The Australian government released its updated Telecommunications in New Developments (TIND) policy on Tuesday, as Canberra said the existing policy and market was working well and did not need additional regulation.
“Most participants in the market have been operating in line with the policy and most outcomes are positive. The number of negative outcomes is limited,” it said.
“In this context a lighter touch approach is warranted. The government will, however, look at more direct approaches should this change and greater guidance be required.”
Building on the Statutory Infrastructure Provider (SIP) obligations for NBN to be the default network provider, the new TIND policy is focused mainly on the government-owned wholesaler.
“So they can meet their ongoing SIP requirements, carriers should install fixed-line networks in new developments unless this is not reasonable, in which case they should use either fixed wireless or satellite technologies,” the policy states.
Under the policy, NBN has a number of cost caps for installing connections, which it may lower if market forces demand it.
“These caps are to protect developers and occupants from costs that might otherwise discourage them from accessing telecommunications,” the policy states.
The policy further calls for NBN and carriers to publish costs to build infrastructure and connect premises on their websites.
“Carriers should not charge end-users more than the relevant published rate. The maximum end-user contribution charge is set by this policy at AU$300 for a telephone and internet service,” it states.
“The government will monitor carrier compliance with these aspects of the policy and will consider further regulation if warranted.”
Under the TIND, NBN must “consider” connecting a new development to fixed-line broadband if it is within 1 kilometre of its fixed-line network.

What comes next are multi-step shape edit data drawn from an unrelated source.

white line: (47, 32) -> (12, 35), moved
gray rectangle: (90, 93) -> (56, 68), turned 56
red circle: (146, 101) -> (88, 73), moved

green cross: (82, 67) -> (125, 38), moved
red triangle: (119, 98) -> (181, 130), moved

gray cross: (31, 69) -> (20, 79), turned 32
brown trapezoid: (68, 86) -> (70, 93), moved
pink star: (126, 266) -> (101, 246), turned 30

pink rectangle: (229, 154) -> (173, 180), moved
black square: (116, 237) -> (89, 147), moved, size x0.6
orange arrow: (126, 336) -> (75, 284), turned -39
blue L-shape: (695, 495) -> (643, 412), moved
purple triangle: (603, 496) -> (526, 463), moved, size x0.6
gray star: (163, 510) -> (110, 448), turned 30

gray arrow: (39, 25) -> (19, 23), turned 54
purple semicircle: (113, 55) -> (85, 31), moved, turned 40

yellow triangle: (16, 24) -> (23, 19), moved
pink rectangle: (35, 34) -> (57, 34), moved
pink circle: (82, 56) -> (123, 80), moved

“In all such cases, NBN Co will need to consider whether it is cost effective for it to install fixed-line infrastructure,” the policy states.
“It must keep records where it decides not to use fixed-line infrastructure, including its reasons for not using such infrastructure, and must make those records available to the Minister or Department of Infrastructure, Transport, Regional Development and Communications on request.”

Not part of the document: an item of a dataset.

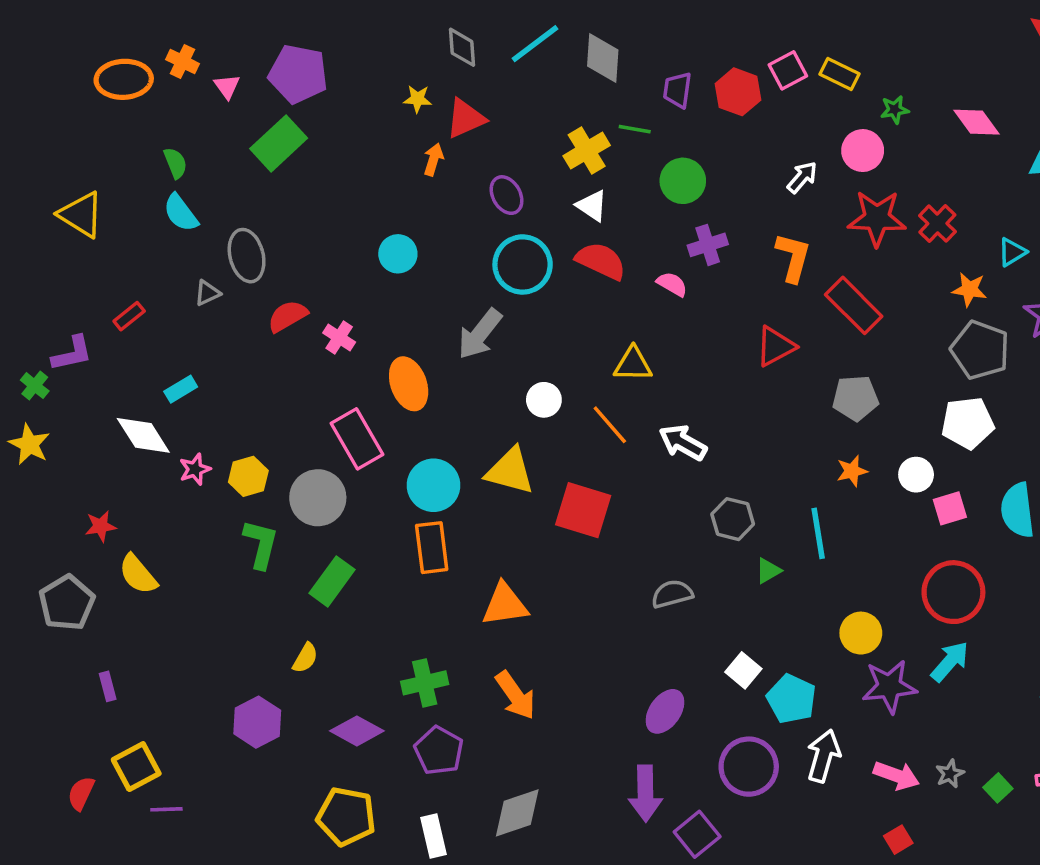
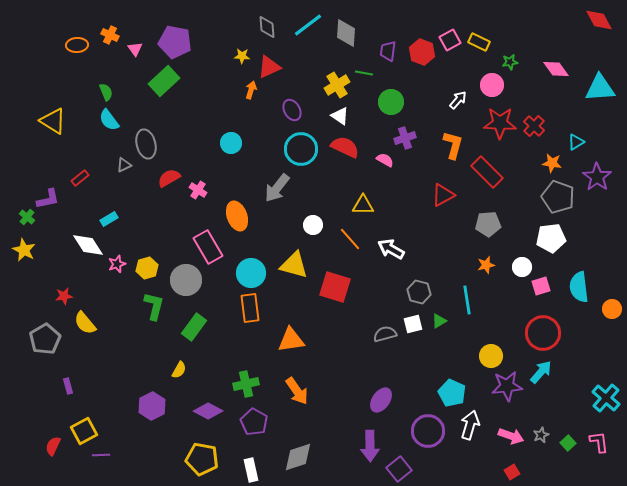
orange ellipse: (124, 79) -> (77, 45), size x0.7
white square: (743, 670) -> (413, 324), moved, turned 36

NBN is also required to submit a charging strategy and schedule with the Minister of Communications, as well as retain records of charging decisions, and reasons why it charged below its cap.

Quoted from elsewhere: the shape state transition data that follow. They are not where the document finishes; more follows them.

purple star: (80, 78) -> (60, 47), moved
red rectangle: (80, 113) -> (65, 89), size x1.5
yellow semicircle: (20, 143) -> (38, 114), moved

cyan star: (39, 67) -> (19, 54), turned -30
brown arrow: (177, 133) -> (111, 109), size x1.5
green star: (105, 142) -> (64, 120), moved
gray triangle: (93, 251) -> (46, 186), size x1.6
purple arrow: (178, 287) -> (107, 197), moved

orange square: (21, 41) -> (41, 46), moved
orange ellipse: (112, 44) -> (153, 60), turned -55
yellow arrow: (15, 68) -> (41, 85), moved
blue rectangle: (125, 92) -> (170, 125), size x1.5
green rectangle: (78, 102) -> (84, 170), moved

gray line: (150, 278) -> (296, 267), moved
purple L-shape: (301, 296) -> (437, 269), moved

“NBN Co must also retain records of any decisions to build competing infrastructure in new developments being serviced by other carriers and the commercial case for such activities. NBN Co must also keep records of its compliance with competitive neutrality policy in relation to new developments,” the policy states.
In a submission to the Department of Communications, Telstra in March said it wanted NBN to pick up its obligations to supply voice services under the Universal Service Obligation (USO) and behave as a fixed-line infrastructure provider of last resort (IPOLR).
“To support the delivery of USO voice services, NBN Co’s fixed wireless service should be made USO-compliant. This is the logical next step from the SIP legislation, which will require NBN Co’s ‘qualifying fixed wireless network’ to have voice and broadband capability,” the telco said in its submission.
“It also lends support to our position that Telstra should no longer be the IPOLR outside NBN Co’s fixed-line footprint.
“Whether or not Telstra ultimately retains an IPOLR role under the revised TIND policy, the interaction between the SIP regime and the USO must be clarified.”
However that wish was not granted, with Telstra still being required to potentially deploy its own infrastructure for voice services.
“Telstra will generally provide a voice service where required using NBN Co’s infrastructure and wholesale services,” the policy states. “Where Telstra is unable to, or does not, use NBN Co’s infrastructure, it may need to provide its own infrastructure to supply voice services.”
The policy also stated the government would look into replicating, across all developers, the laws that force incorporated developers to offer “fibre-ready facilities” such as pits and pipes for communications when selling or leasing new lots.
The government is set to review the TIND policy in five years, but noted it would bring that forward “if warranted by changes in the market”.
“Telecommunications are a vital part of everyday life and people expect that when they move into a new development they will have ready access to modern services. The revised policy released today reflects the modern telco landscape and will promote a more efficient, competitive and sustainable marketplace in servicing new developments,” Communications Minister Paul Fletcher said.
“While core elements of the policy will continue, changes mean that NBN Co can better respond to growing competition.”
Last week the government added 17 companies to be SIPs to 325,000 premises in 1,592 areas around the country.
The new SIPs are: Advatel Wireless, CipherTel, CNTCorp, CommSol, Fibre Asset Management, Frontier Networks, Interphone, LBN Co, Lynham Networks, OMNIconnect, OPENetworks, OptiComm, PIPE Networks, Real World Networks, Reddenet, Telair Holdings, and TransACT.
Also on Tuesday, NBN claimed it could boost agriculture output by 20% each year, or AU$15.6 billion, thanks to involving artificial intelligence in decision making, the use of autonomous equipment, and embracing Internet of Things to provide real-time information on farm conditions.
The figures were from an AlphaBeta report commissioned by NBN, which claimed poor connectivity was costing farmers up to AU$5 a hectare.
The government expects to review this policy in five years’ time, but will do so earlier if warranted by changes in the market.